Tokyo, la nuit. Leo, un jeune boxeur, rencontre son « premier amour », Monica, une callgirl toxicomane. Elle est involontairement impliquée dans un trafic de drogue. Toute la nuit, un policier corrompu, un yakuza, son ennemi juré et une tueuse envoyée par les triades chinoises, vont les poursuivre.

Un bon cru pour le toujours très inégal Takashi Miike qui nous emmène dans un joyeux jeu de massacre avec First Love. Le film est une sorte de voyage vers la pureté dans la progression de son intrigue et le développement de ses personnages, tous auréolés d’une faille physique et/ou morale : un jeune boxeur (Masakata Kubota) condamné par une tumeur au cerveau, une jeune femme prostituée (la star pop Becky pour son premier rôle au cinéma) pour rembourser les dettes de son père, un policer corrompu (Nao Omori), un dealer ou encore un jeune yakuza aux dents longues. Du fait que cette faille soit subie ou volontaire entraînera certaines interactions des protagonistes dans une folle nuit où le vol d’une cargaison de drogue va entraîner un féroce jeu de massacre.

Miike ose les hasards aussi incongrus que poétiques pour rapprocher le boxeur et la jeune prostituée mais toujours articulés par un motif dramatique tandis que ces mêmes jeux du destin enfoncent les figures négatives. On baigne dans la comédie noire façon frères Coen chez les yakuzas à la sauce Miike, avec toute cette galerie de personnages déjantés et stupides. Cette dimension grotesque permet de suivre avec un plaisir jubilatoire les méchants trop sûrs d’eux qui perdent pied, notamment Kase (Shota Sometani), le yakuza juvénile dont les atours glamour s’effondrent peu à peu pour le rendre de plus en plus pathétique. Les gags pleuvent dans des mises à morts grotesques et Miike ne réserve une forme d’épure qu’à son couple de héros juvéniles dont les maux se répondent. Leo le boxeur sort de sa torpeur et prend tous les risque pour la prostituée, car se sachant condamné quand cette dernière s’abandonne à ses divers oppresseurs jusqu’à l’arrivée de ce sauveur inattendu. 

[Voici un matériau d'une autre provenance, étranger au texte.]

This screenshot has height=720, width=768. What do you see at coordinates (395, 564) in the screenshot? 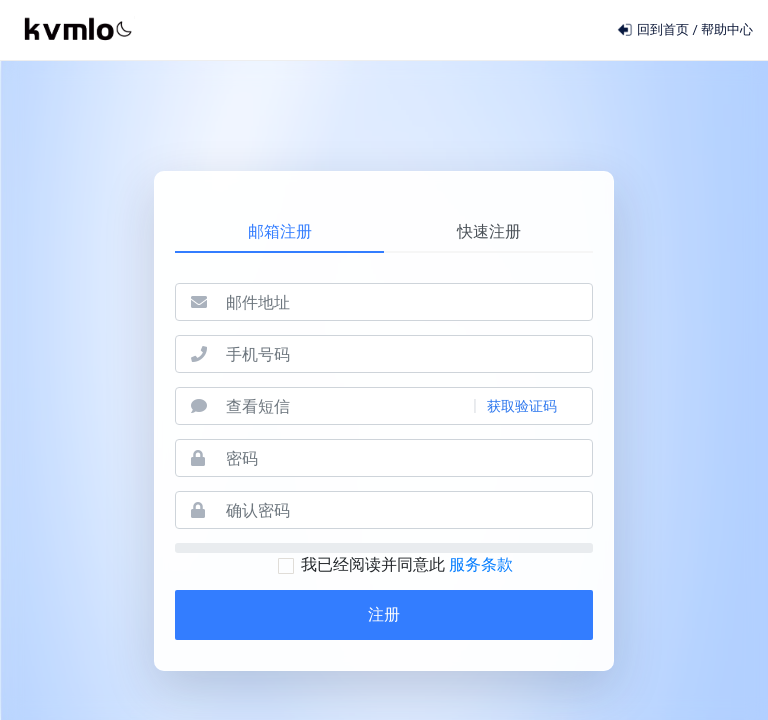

Ce voyage vers la pureté porte le film à travers différentes strates. Le début nous montre des yakuzas contemporains, brutaux et sans scrupules face à la concurrence bien réelle des triades chinoises prenant le pas dans le monde du crime tokyoïte – le personnage du jeune yakuza ambitieux illustre cette situation. On revient pourtant à la figure chevaleresque du yakuza une fois que les aléas du récit nous auront débarrassé des brebis galeuses avec le personnage du chef yakuza fraîchement sorti de prison. Un dialogue sur son dégoût du trafic de drogue souligne cet idéalisme moral fantasmé du yakuza, tout comme son comportement final héroïque. Miike l’explicite dans une touche aussi référentielle que bis avec son affrontement au sabre avec un gangster chinois sabreur manchot. 

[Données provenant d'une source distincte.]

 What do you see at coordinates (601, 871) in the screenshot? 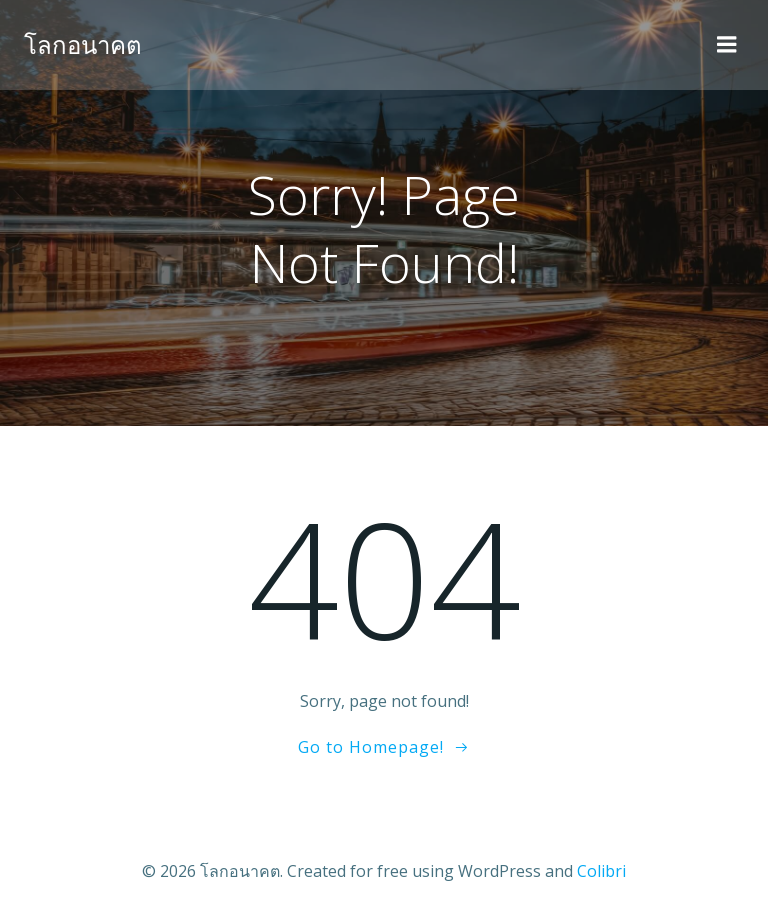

Cet élément achève de faire basculer le film dans le fantasme bis et surtout dans le conte moderne sanglant façon True Romance pour ce qui relève du couple de héros. Ainsi, non content d’échapper à la horde de criminels qui les traque, ils le font par une superbe idée de cinéma avec une cascade improbable filmée en séquence d’animation. Miike aura beau jouer les cyniques détachés en justifiant son choix par le manque de cascadeurs japonais aptes à réaliser la prouesse en live (et dans le film, un dialogue décalé sur la qualité des autos japonaises) on sent bien que cette fuite définitive du réel est là pour sauver les personnages par la magie du cinéma. Le meilleur film de son auteur depuis bien longtemps, une belle surprise !

En salle 

mardi 6 novembre 2012

Hara-Kiri: Mort d'un samouraï - Ichimei, Takashi Miike (2011)

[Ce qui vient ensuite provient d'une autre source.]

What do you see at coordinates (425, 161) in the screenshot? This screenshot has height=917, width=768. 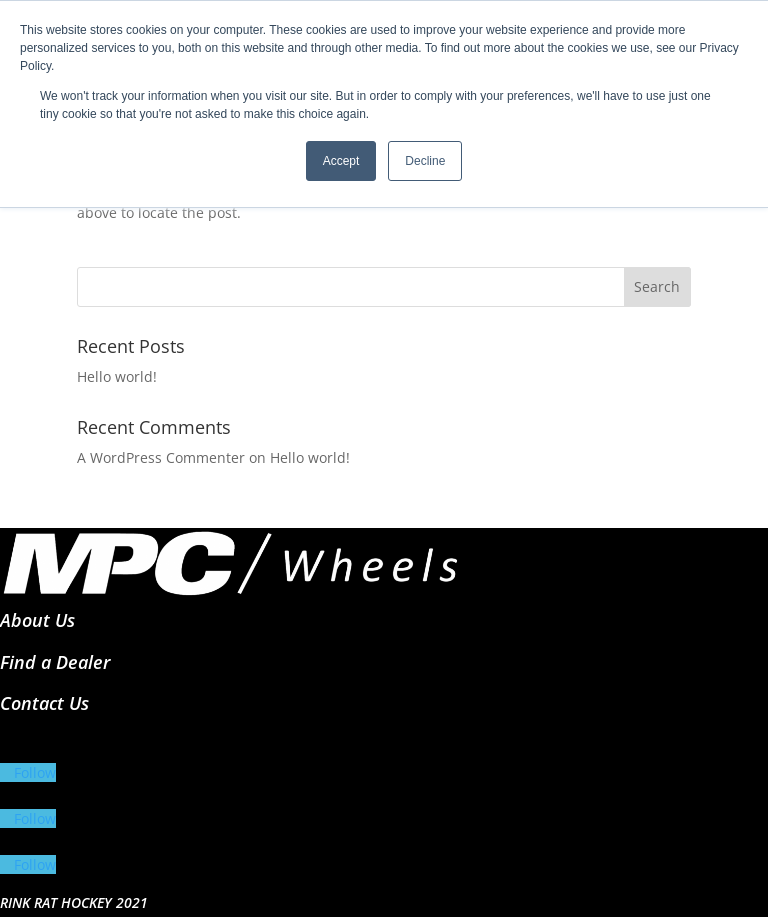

Voulant mourir dignement, Hanshiro, un samouraï sans ressources, demande à accomplir un suicide rituel dans la résidence du clan Li, dirigé par le chef Kageyu. Essayant de décourager Hanshiro, Kageyu lui conte l’histoire tragique d’un jeune ronin, Motome, venu récemment avec la même requête. Hanshiro est traumatisé par les détails horrifiants du sort qui fut réservé à Motome mais il persévère dans sa décision de mourir dans l’honneur. Au moment de se faire hara-kiri, il présente une ultime requête : il désire être assisté dans son acte par trois lieutenants de Kageyu, qui sont absents tous les trois, par une étrange coïncidence. Méfiant et furieux, Kageyu demande à Hanshiro de s’expliquer. Ce dernier révèle ses liens avec Motome et livre le récit doux-amer de leurs vies. Kageyu comprendra bientôt que Hanshiro s’est lancé dans une épreuve de force. 

 Les craintes étaient grandes à voir le touche à tout stakhanoviste et déjanté Takashi Miike s’attaquer à un monument tel que Hara-Kiri. Si elles sont confirmées, ce n’est étrangement pas forcément sur les aspects attendus. Il est assez injuste mais obligatoire pour qui connaît l’original de donner plusieurs fois dans la comparaison, constamment au désavantage de Miike. Le film de Masaki Kobayashi tenait une partie de sa force par l’écho contemporain de son intrigue. Le réalisateur y remettait en cause la gloire et la prospérité associée par les Japonais à l’ère Edo, et, en soulignant l’autoritarisme du Shogun à cette période, évoquait le régime totalitaire qui mena le pays à sa perte durant la Deuxième Guerre Mondiale. User d’un contexte historique lointain pour traiter d’errance plus proche était l’objectif de Kobayashi qui avait déjà abordé le sujet frontalement dans La Condition de L’Homme.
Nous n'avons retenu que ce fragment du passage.